De manière géné­rale, les sys­tèmes ther­miques reposent sur l’abondance et le faible coût des éner­gies fos­siles avec une pro­duc­tion de cha­leur en excès par rap­port aux besoins. C’est vrai pour toutes formes d’énergie, mais par­ti­cu­liè­re­ment avec la cha­leur. C’est en tout cas un vrai sujet pour la cha­leur renou­ve­lable, dont le coût com­plet est lar­ge­ment domi­né par un inves­tis­se­ment dimen­sion­né par la puis­sance appe­lée, pour fina­le­ment un besoin moindre de cha­leur réel­le­ment « utile ».

Quels travaux menez-vous au sein des Nouveaux Systèmes Énergétiques sur la chaleur ?

La vision de fond que nous por­tons chez les Nou­veaux Sys­tèmes Éner­gé­tiques est que nous devons inté­grer la com­po­sante indus­trielle et de sécu­ri­sa­tion des chaînes de valeur dans la tran­si­tion éner­gé­tique. La tran­si­tion éner­gé­tique nous fait pas­ser, en France, d’une situa­tion de dépen­dance aux res­sources éner­gé­tiques impor­tées (pétrole, gaz fos­sile…) et de rela­tive maî­trise de la pro­duc­tion d’équipements (véhi­cules ther­miques, chau­dières, etc.) à une situa­tion de meilleure maî­trise des res­sources (éner­gie solaire, géo­ther­mie, bio­masse, cha­leur fatale, etc.) avec un risque de dépen­dance sur les équi­pe­ments (pompes à cha­leur, pan­neaux pho­to­vol­taïques, bat­te­ries, etc.) si nous ne nous posi­tion­nons pas acti­ve­ment sur le sujet.

Le rôle des Nou­veaux Sys­tèmes Éner­gé­tiques est jus­te­ment d’appuyer le déve­lop­pe­ment de l’industrie de la tran­si­tion éner­gé­tique et de la décar­bo­na­tion en France. Par exemple, nous voyons un inté­rêt par­ti­cu­lier à déve­lop­per les com­pé­tences de concep­tion et fabri­ca­tion d’échangeurs ther­miques. Bien qu’un échan­geur soit en appa­rence très « simple », sa concep­tion et sa fabri­ca­tion pour des hautes per­for­mances repré­sentent un réel savoir-faire qu’il convient de déve­lop­per et d’entretenir. Dans de nom­breuses appli­ca­tions, l’échangeur est typi­que­ment un exemple de com­po­sant à valeur ajou­tée limi­tée dans le coût com­plet du sys­tème – refroi­dis­se­ment des véhi­cules, l’électroménager domes­tique, l’aviation, les pro­cé­dés indus­triels et même dans nos smart­phones – mais qui reste un point névral­gique du système.

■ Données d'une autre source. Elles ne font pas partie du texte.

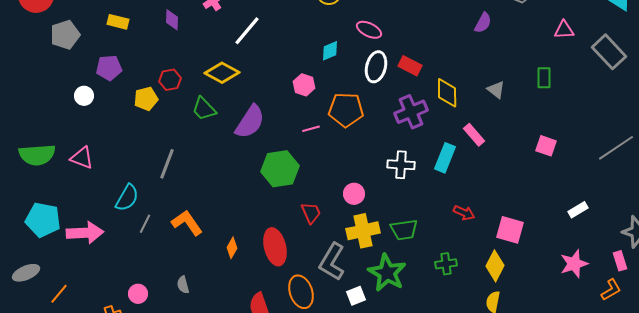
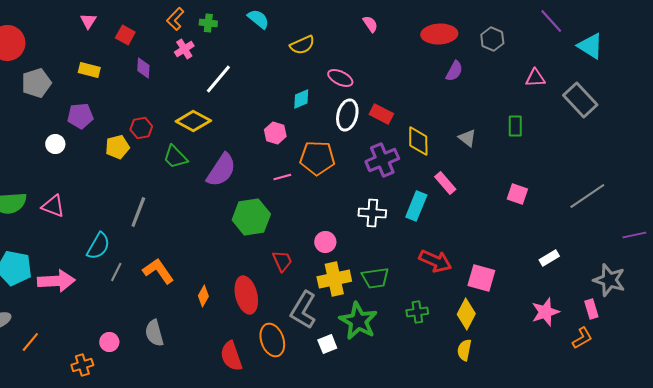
red arrow: (464, 213) -> (435, 261), size x1.5
gray semicircle: (183, 285) -> (154, 333), size x1.5

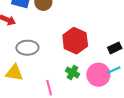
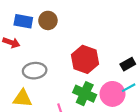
green cross: (73, 73) -> (85, 94), size x1.5

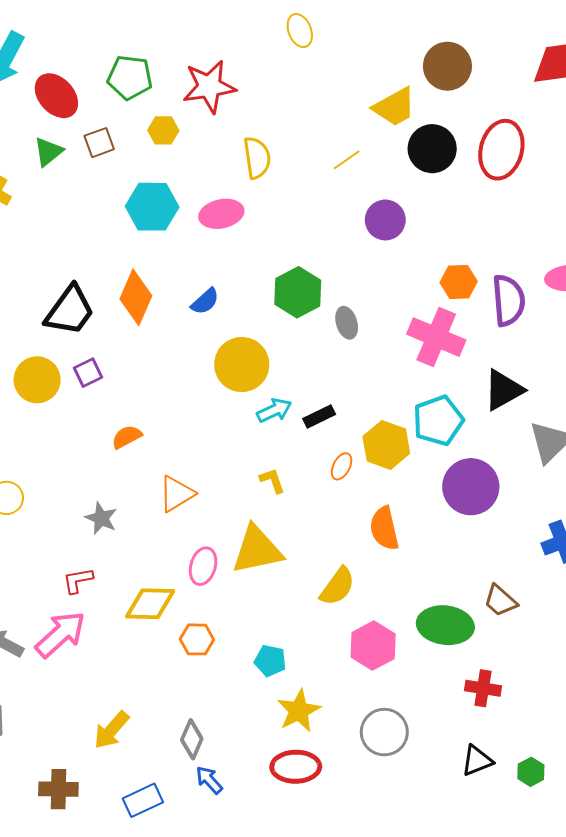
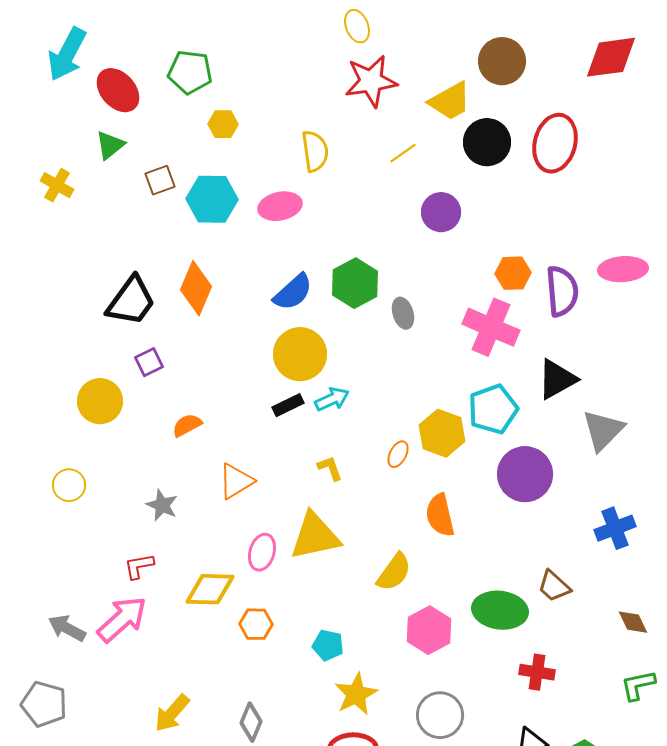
red star: (209, 87) -> (371, 81), moved
brown square: (99, 143) -> (160, 180), moved
blue semicircle: (205, 301) -> (293, 292), moved, size x1.4
yellow circle: (37, 380) -> (100, 401), moved
black rectangle: (319, 416) -> (288, 405), moved

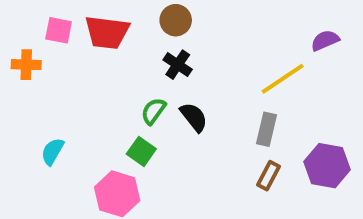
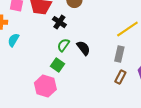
black cross: (178, 65) -> (59, 22), moved
cyan semicircle: (52, 151) -> (13, 40), moved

Vous parliez également de l’imbrication entre les systèmes énergétiques et hydriques ?

Dans un bâti­ment ou sur un site indus­triel, une chauf­fe­rie cen­tra­li­sée uti­li­se­ra le vec­teur eau pour trans­por­ter ses calo­ries. Au-delà de la consom­ma­tion pure, on remarque éga­le­ment que les per­for­mances hydriques et ther­miques sont étroi­te­ment liées au sein des systèmes.

Nous avons donc déci­dé de sou­te­nir les indus­triels dans leur pro­jet de per­for­mance éner­gé­tique et hydrique en déve­lop­pant à leur inten­tion une pla­te­forme de mise en rela­tion entre émet­teurs de besoins ou offreurs de solu­tions. Ce pro­gramme d’accompagnement s’intitule Je-decarbone.fr et il se déploie prio­ri­tai­re­ment à tra­vers une pla­te­forme numé­rique qui réper­to­rie à ce jour près de 1 000 solu­tions « made in Europe » et des ren­contres régio­nales qui per­mettent aux indus­triels d’identifier, sur leur ter­ri­toire, les acteurs de la tran­si­tion éner­gé­tique et hydrique prêts à les épau­ler. Ceux qui connaissent Je-decar­bone savent com­bien la cha­leur occupe une place cen­trale dans ce pro­gramme, aux côtés de l’efficacité énergétique.